The title isn’t lying folks. The Dem Party in Colorado is warning all voters to use absentee ballots in the upcoming November 7th election because it doesn’t trust the new electronic voting machines now certified to be used there:

The Colorado Democratic Party on Thursday urged all voters to cast absentee ballots for the November election to avoid potential fraud, after a key state official said in a deposition that he certified the computer voting equipment even though he has no college education in computer science and did little security testing.

Much more below the fold . . .
Not only that, but it seems both candidates for Secretary of State in Colorado have seen fit to make the validity of these machines an issue in their campaign:

State Sen. Ken Gordon, the Democratic candidate who currently is Democratic majority leader in the state Senate, called on Dennis to “immediately hire competent staff and perform an adequate and thorough testing, as the law requires.”

Mike Coffman, currently Republican state treasurer, said his first act if elected would be a full review of all voting systems in Colorado.

Why is this happening? Politicians from both parties claiming to be concerned about the reliability of elections conducted with electronic voting machines? Well, maybe it has something to do with a certain little lawsuit . . .

Voting on computer screens is so vulnerable to massive fraud that Colorado’s November election is “headed for a train wreck,” says an attorney who is seeking to have the equipment barred at trial next week.

An expert would need just 2 minutes to reprogram and distort votes on a Diebold, one of four brands of computerized voting systems attacked in the suit, says attorney Paul Hultin. His firm, Wheeler Trigg Kennedy, has taken on the case pro bono for a group of 13 citizens of various political stripes.

All I can say is thank you, whoever you brave 13 souls are. You are doing your state and our country a real service, and teaching us all a lesson in what people powered politics really means. And thank you attorney Paul Hultin. Finally, somone is taking action about the threat these voting machines pose to our democracy rather than just wringing their hands or trying to ignore the issue and hoping it will go away.

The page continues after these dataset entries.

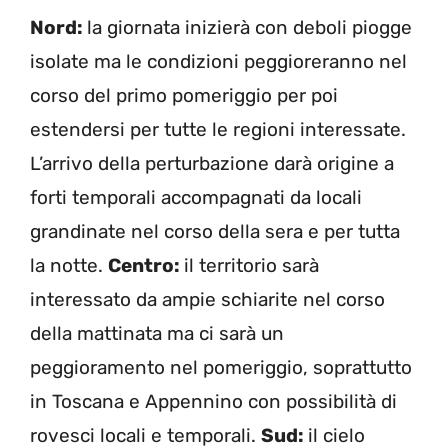
Nord:
la giornata inizierà con deboli piogge
isolate ma le condizioni peggioreranno nel
corso del primo pomeriggio per poi
estendersi per tutte le regioni interessate.
L’arrivo della perturbazione darà origine a
forti temporali accompagnati da locali
grandinate nel corso della sera e per tutta
la notte.
Centro:
il territorio sarà
interessato da ampie schiarite nel corso
della mattinata ma ci sarà un
peggioramento nel pomeriggio, soprattutto
in Toscana e Appennino con possibilità di
rovesci locali e temporali.
Sud:
il cielo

And what is the concerns which the lawsuit is seeking to address? The usual litany of problems that are well known by most of us here:

National computing experts have advised against using computers for voting because they cannot ever be secure, Efaw said.

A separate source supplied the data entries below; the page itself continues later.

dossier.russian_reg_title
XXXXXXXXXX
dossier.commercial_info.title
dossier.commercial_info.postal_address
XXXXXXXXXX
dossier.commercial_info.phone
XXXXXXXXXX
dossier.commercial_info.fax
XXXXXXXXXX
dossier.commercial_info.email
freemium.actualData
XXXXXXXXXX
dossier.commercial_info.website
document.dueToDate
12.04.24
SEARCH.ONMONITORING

Just this week, Princeton University researchers experimenting with a Diebold model said that malicious software can modify all records. They said the software can be stored on a memory card and installed by someone in a clerk’s office or at the manufacturer’s in as little as one minute. They also found that viruses could spread the software to all the machines in a system.

Hultin said instructions for tampering with the Diebold machine have been posted on the Internet. […]

Gordon and the Democratic Party were alarmed by a deposition in the case released this week, in which the secretary of state’s staffer in charge of testing the machines says he did only 15 minutes of security checks.The staffer, John Gardner Jr., also said he had no college training in computer science, causing Gordon and others to question whether he was qualified for the job. Gardner also had been information technology chief for the El Paso County clerk, which runs elections there.

The plaintiff’s attorneys say Gardner’s security checks on the four systems did not include attempts at hacking. Instead, Gardner merely checked whether the manufacturers included security documentation.

“Of course” Gardner should have tried hacking, Hultin said. “Isn’t that the idea of a test?”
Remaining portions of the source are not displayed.